Exercise prompt =>
Every record should be copied exactly, except that pictures are to be omitted.

::: Provided records

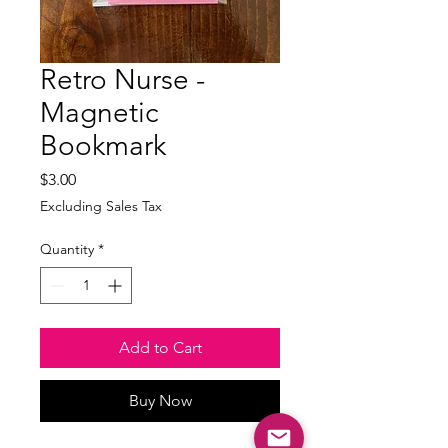
Retro Nurse -
Magnetic
Bookmark
Price
$3.00
Excluding Sales Tax
Quantity
*
Add to Cart
Buy Now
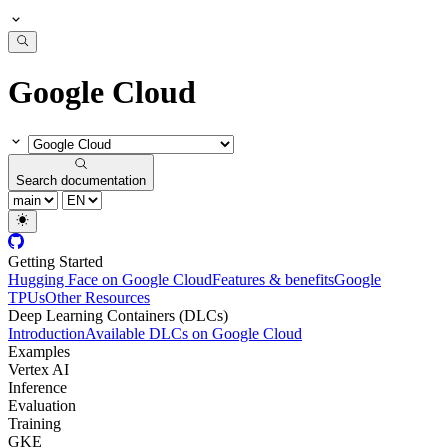
Google Cloud
Search documentation
Getting Started
Hugging Face on Google Cloud
Features & benefits
Google
TPUs
Other Resources
Deep Learning Containers (DLCs)
Introduction
Available DLCs on Google Cloud
Examples
Vertex AI
Inference
Evaluation
Training
GKE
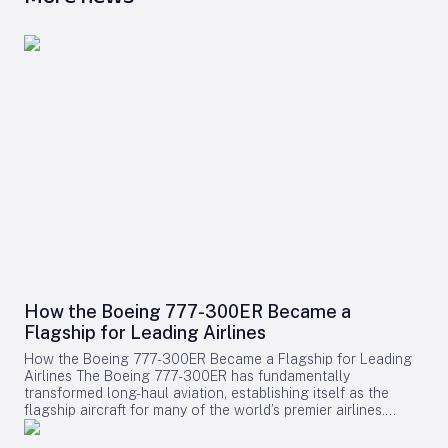
How the Boeing 777-300ER Became a
Flagship for Leading Airlines
How the Boeing 777-300ER Became a Flagship for Leading
Airlines The Boeing 777-300ER has fundamentally
transformed long-haul aviation, establishing itself as the
flagship aircraft for many of the world’s premier airlines.
Building on the legacy of Boeing’s earlier widebody twinjet,
the 767, the 777 series showcased how a twin-engine design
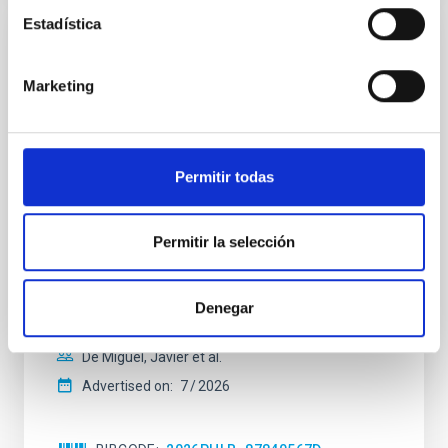
Estadística
REFEREED
Constraining meV axion dark matter with
Marketing
ALMA observations of the galactic center
magnetar SGR 1745─2900
We report a mm-wave search for axion dark matter
Permitir todas
from SGR 1745─2900, based on 4.8 h of ALMA
observations. No candidate features are found
between 133.99─135.78, 135.91─137.70,
Permitir la selección
145.99─147.78, and 147.99─149.78 GHz,
corresponding to 0.55─0.62 meV. Interpreting this null
result within a state-of-the-art stellar framework, we
Denegar
derive sensitivity to the
De Miguel, Javier et al.
Advertised on:
7
2026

::::::

Exercise answer =>
Retro Nurse -
Magnetic
Bookmark
Price
$3.00
Excluding Sales Tax
Quantity
*
Add to Cart
Buy Now
Google Cloud
Search documentation
Getting Started
Hugging Face on Google Cloud
Features & benefits
Google
TPUs
Other Resources
Deep Learning Containers (DLCs)
Introduction
Available DLCs on Google Cloud
Examples
Vertex AI
Inference
Evaluation
Training
GKE
How the Boeing 777-300ER Became a
Flagship for Leading Airlines
How the Boeing 777-300ER Became a Flagship for Leading
Airlines The Boeing 777-300ER has fundamentally
transformed long-haul aviation, establishing itself as the
flagship aircraft for many of the world’s premier airlines.
Building on the legacy of Boeing’s earlier widebody twinjet,
the 767, the 777 series showcased how a twin-engine design
Estadística
REFEREED
Constraining meV axion dark matter with
Marketing
ALMA observations of the galactic center
magnetar SGR 1745─2900
We report a mm-wave search for axion dark matter
Permitir todas
from SGR 1745─2900, based on 4.8 h of ALMA
observations. No candidate features are found
between 133.99─135.78, 135.91─137.70,
Permitir la selección
145.99─147.78, and 147.99─149.78 GHz,
corresponding to 0.55─0.62 meV. Interpreting this null
result within a state-of-the-art stellar framework, we
Denegar
derive sensitivity to the
De Miguel, Javier et al.
Advertised on:
7
2026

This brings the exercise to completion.